Field Description Example
datasourceId Identifier for data source "pharmgkb"
datasourceVersion Date when data dump was generated, formatted YYYY-MM-DD "2023-08-05"
datatypeId Type of data corresponding to this evidence string (currently only clinical annotation) "clinical_annotation"
studyId Clinical Annotation ID "1449309937"
evidenceLevel Level of evidence (see here) "1A"
literature List of PMIDs associated with this clinical annotation ["11389482", "27857962"]
genotypeId VCF-style (chr_pos_ref_allele1,allele2) identifier of genotype; computed as described below "19_38499645_GGAG_G,GGAG"
variantRsId RS ID of variant "rs121918596"
variantFunctionalConsequenceId Sequence Ontology term, from VEP "SO_0001822"
targetFromSourceId Ensembl stable gene ID, from VEP (rsIDs) or PGKB mapped through BioMart (named alleles) "ENSG00000196218"
genotype Genotype or allele string SNP "TA", indel "del/GAG", repeat "(CA)16/(CA)17", named allele "*6"
genotypeAnnotationText Full annotation string for genotype or allele "Patients with the rs121918596 del/GAG genotype may develop malignant hyperthermia when treated with volatile anesthetics [...]"
directionality Allele function annotation (see Table 2 here) "Decreased function"
haplotypeId Name of haplotype; can be an allele or a genotype "CYP2B6*6" or "GSTT1 non-null/non-null"
haplotypeFromSourceId Internal PGKB identifier for the haplotype "PA165818762"
drugs List of drugs (see below) [{"drugFromSource": "ivacaftor"}, {"drugFromSource": "lumacaftor"}]
pgxCategory Pharmacogenomics phenotype category "toxicity"
phenotypeText Phenotype name "Malignant Hyperthermia"
phenotypeFromSourceId EFO ID of phenotype, mapped through ZOOMA / OXO "Orphanet_423"

Example

Below is an example of a complete clinical annotation evidence string:

{
  "datasourceId": "pharmgkb",
  "datasourceVersion": "2023-08-05",
  "datatypeId": "clinical_annotation",
  "studyId": "1449309937",
  "evidenceLevel": "1A",
  "literature": [
    "11389482",
    "27857962"
  ],
  "genotypeId": "19_38499645_GGAG_G,GGAG",
  "variantRsId": "rs121918596",
  "variantFunctionalConsequenceId": "SO_0001822",
  "targetFromSourceId": "ENSG00000196218",
  "genotype": "del/GAG",
  "genotypeAnnotationText": "Patients with the rs121918596 del/GAG genotype may develop malignant hyperthermia when treated with volatile anesthetics (desflurane, enflurane, halothane, isoflurane, methoxyflurane, sevoflurane) and/or succinylcholine as compared to patients with the GAG/GAG genotype. Other genetic or clinical factors may also influence the risk for malignant hyperthermia.",
  "drugs": [
    {"drugFromSource": "succinylcholine"}
  ],
  "pgxCategory": "toxicity",
  "phenotypeText": "Malignant Hyperthermia",
  "phenotypeFromSourceId": "Orphanet_423"
}

Other examples can be found in the tests, though keep in mind these may not represent real data.

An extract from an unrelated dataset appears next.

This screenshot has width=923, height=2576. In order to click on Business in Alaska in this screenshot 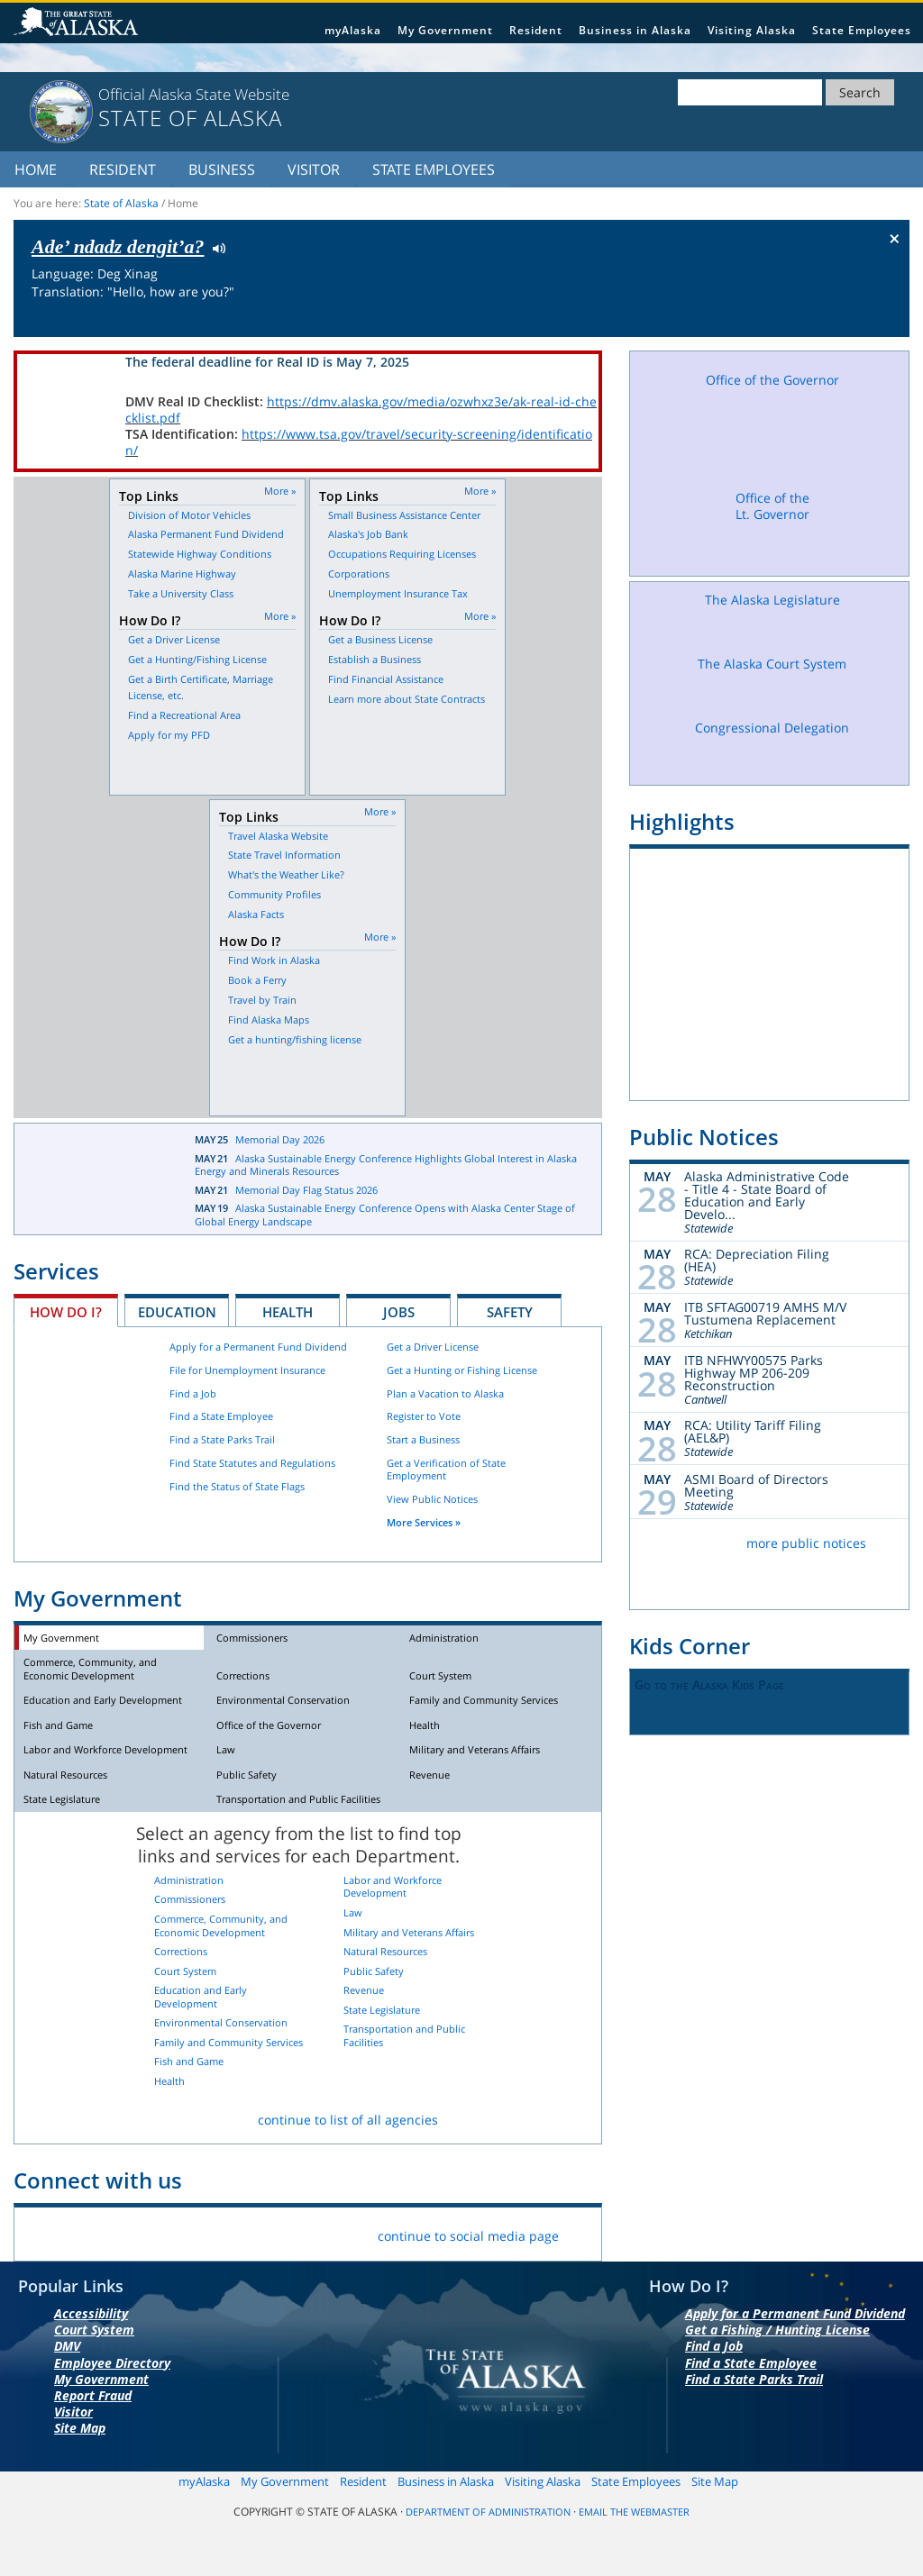, I will do `click(635, 30)`.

Variant coordinate algorithm

graph TD
    J[PharmGKB]
    H[FASTA files]
    E[Clinical alleles table]
    A[Variant table]    
    D[Generate 'chr_pos_ref_allele1,allele2' identifier]
    S[NCBI Genome Assembly]
    J --> A
    J --> E
    S --> H
    A --> |locations 'Chr+Pos'| D
    H --> |Reference + context| D
    E --> |Alternate alleles| D

Drug representation

The drugs property is a list of structs with 2 keys:

Lists of drugs are kept together (rather than exploded into separate evidence strings) when they're known to be annotated as a drug combination. Currently this is only when they're /-separated and associated with a single PGKB chemical ID, as in ivacaftor / lumacaftor.